The term conjoint analysis has been used in market research as a statistical technique to determine how people would value various attributes such as benefits, feature and function, making up a product or service. This is intended to determine which combination of limited attributes is most prominent based on the choice of respondents.
This method is used using a controlled set of products or services that will be presented to respondents. It will analyze how the respondents make preferences between the products in order to determine implicit valuation of individual elements. Such implicit valuations can be utilized in the creation of market models that should be able to estimate revenue, market share, and profitability.
The procedure of conjoint analysis involves the gathering of data through marketing research survey. However, conjoint analysis can likewise be applicable for carefully designed data or configurator from the test market experiment.
Basically, you can gain thorough understanding about the market and the value or your services or products as how respondents see it. This can be viewed on a listing showing attribute levels and corresponding utilities that should be calculated for certain attribute levels.
With this method, it can also be useful to run market simulations in order to predict the reaction of the market with regards to different scenarios. For instance, you can receive your own program for simulation. Thus, you and your managers will be able to make their own scenarios based on the market. This will enable you to see how the market has reacted in response to price cuts, new products, and other changes.
List of Advantages of Conjoint Analysis
1. Brand Equity
The method of conjoint analysis is perfect for measuring value of brand names related to competing brands. Unlike other methods of measurement for brand equity, conjoint analysis should be able to obtain information regarding brand strength or popularity compared to specific product prices and features.
It may not be enough to have only a dominant brand name if majority of the market is price sensitive. More so, it is possible to desire a set of features that is enough to offset the investment regarding brand equity. In conjoint analysis, however, it is imperative to make estimates on how the market makes such tradeoffs between specific features, prices, and brands.
2. Useful in Market Segmentation
One of the best techniques to measure the benefits as seen by buyers is the use of conjoint analyses. It is the measurement of the actual and perceived benefits wherein it lies at the center of most of the approaches of market segmentation.
Understanding the value that people put in your services or products will allow you to design marketing programs that should communicate the benefits. It will also enable you to redesign existing products or make new products using the benefits you have in mind.
3. Close Resemblance of Customer Decisions
Customers are able to provide decisions in the market place. This is where they are allowed to look at available alternatives and pick one being preferred more. With conjoint analysis, they can mimic the decision process made by customers. In fact, even if can be difficult to prove, the more it closely resembles real behavior, the more the results will become valid and reliable.

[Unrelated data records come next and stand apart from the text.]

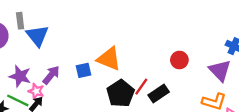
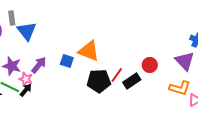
red circle: (179, 60) -> (150, 65), moved
blue square: (84, 70) -> (67, 61), turned 32
black pentagon: (121, 93) -> (99, 81), turned 30

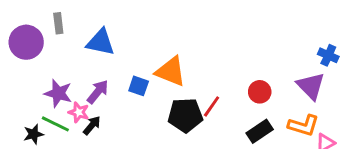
blue triangle: (27, 31) -> (101, 42), moved, turned -40
black rectangle: (132, 81) -> (260, 131), moved
black arrow: (26, 90) -> (92, 125), moved

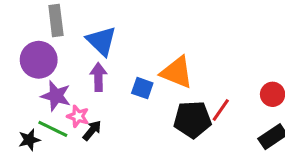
gray rectangle: (58, 23) -> (56, 21), size x1.4
purple circle: (26, 42) -> (39, 60), moved
blue triangle: (101, 42) -> (101, 41), turned 32
purple arrow: (98, 92) -> (98, 77), moved, turned -40

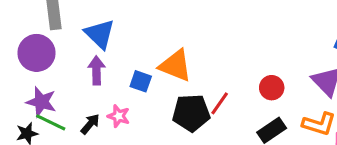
purple star: (56, 96) -> (41, 102), moved
pink star: (78, 116) -> (119, 116), moved

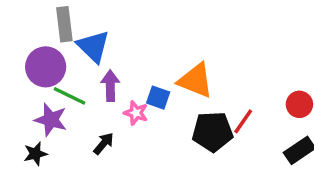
blue triangle: (100, 34) -> (93, 46), moved
pink star: (119, 116) -> (136, 113), moved
green line: (51, 122) -> (69, 96), moved

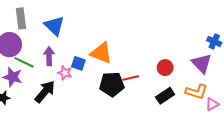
blue triangle: (93, 46) -> (54, 26), moved
red line: (243, 121) -> (131, 78), turned 42
black arrow: (104, 144) -> (45, 92), size x1.6

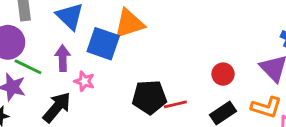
orange triangle: (101, 53) -> (129, 23), moved, turned -40
blue square: (78, 63) -> (103, 44), moved, size x1.6
red line: (131, 78) -> (175, 104), moved

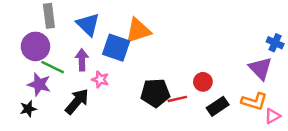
red circle: (223, 74) -> (203, 82), moved

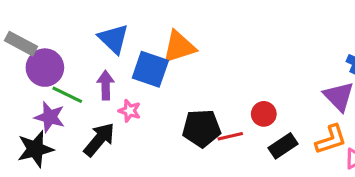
gray rectangle: (49, 16) -> (21, 44), moved, turned -55
orange L-shape: (254, 101) -> (331, 139), turned -35
black star: (28, 109) -> (35, 149), size x1.6

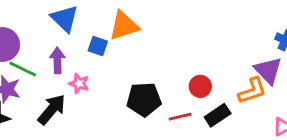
blue square: (150, 69) -> (98, 46), size x0.6
red line: (230, 136) -> (180, 117), moved
orange L-shape: (331, 139) -> (252, 91), moved

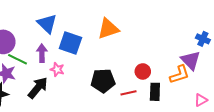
orange triangle: (124, 26) -> (108, 29), moved
blue square: (98, 46) -> (70, 43), size x1.6
black rectangle: (218, 115) -> (155, 92), turned -54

4. Measuring Price Sensitivity
Utilities for price levels will offer one measure of sensitivity of the market or the market segment. Upon the calculation of the interaction between price and the other attributes, it is possible to measure the sensitivity of prices that may vary with respect to the brand name as well as the other attributes. Thus, it is possible to run simulations at different price points so that it will be easier to calculate changes in your own or in your competitor’s prices.
5. Ease of Calculating Attribute Interactions
Brand and price are attribute interactions. When applying conjoint analysis, it can be easier to calculate these attribute interactions, which can be included without increasing the complexity of research design. These are mostly used in choice-based conjoint exercises.
6. Enables Purchase Decisions
Respondents are able to choose none-of-these option in making purchase decisions. This is one of the alternatives which is to walk away even without purchasing anything. In a choice-based conjoint analysis, it will allow the user to include this response on the model and account for this within the calculation of utilities.
List of Disadvantages of Conjoint Analysis
The design of conjoint studies has been considered complex in nature.
2. Resorting to Simplification
In accordance with so many options, respondents are able to resort to simplification strategies.
3. Difficult to Use
There is no procedure for the conversion of perceptions regarding the actual features to perceptions regarding a reduced set of features, which makes it difficult to utilize for the research of product positioning.
4. Inability to Articulate Attitudes
When it comes to new categories, respondents find it hard to articulate attitudes. Moreover, they may feel being forced of thinking regarding the issues they are not supposed to give much attention to.
5. Over- or Undervaluation of Variables
In the event of making poorly designed studies, there is a tendency that the variables will be overvalued or undervalued.
6. Poor Market Share Reading
There is a tendency to provide poor readings of the market share because it did not take into account the quantity of goods per purchase.
If you want to conduct conjoint studies, it will require greater information processing that you can get from respondents compared to traditional survey methods. Thus, you must be able to place conjoint exercise in front of your respondents in order to examine the information and they should proceed using their own pace.
Conjoint studies are basically conducted using mail, disk-by-mail surveys or recruited to a main location to conclude a survey via a computer or paper. As a matter of fact, it will be easier for most businesses aiming to conduct such studies because there are added means of conducting conjoint analysis among high-tech markets, high-income consumers, and businesses.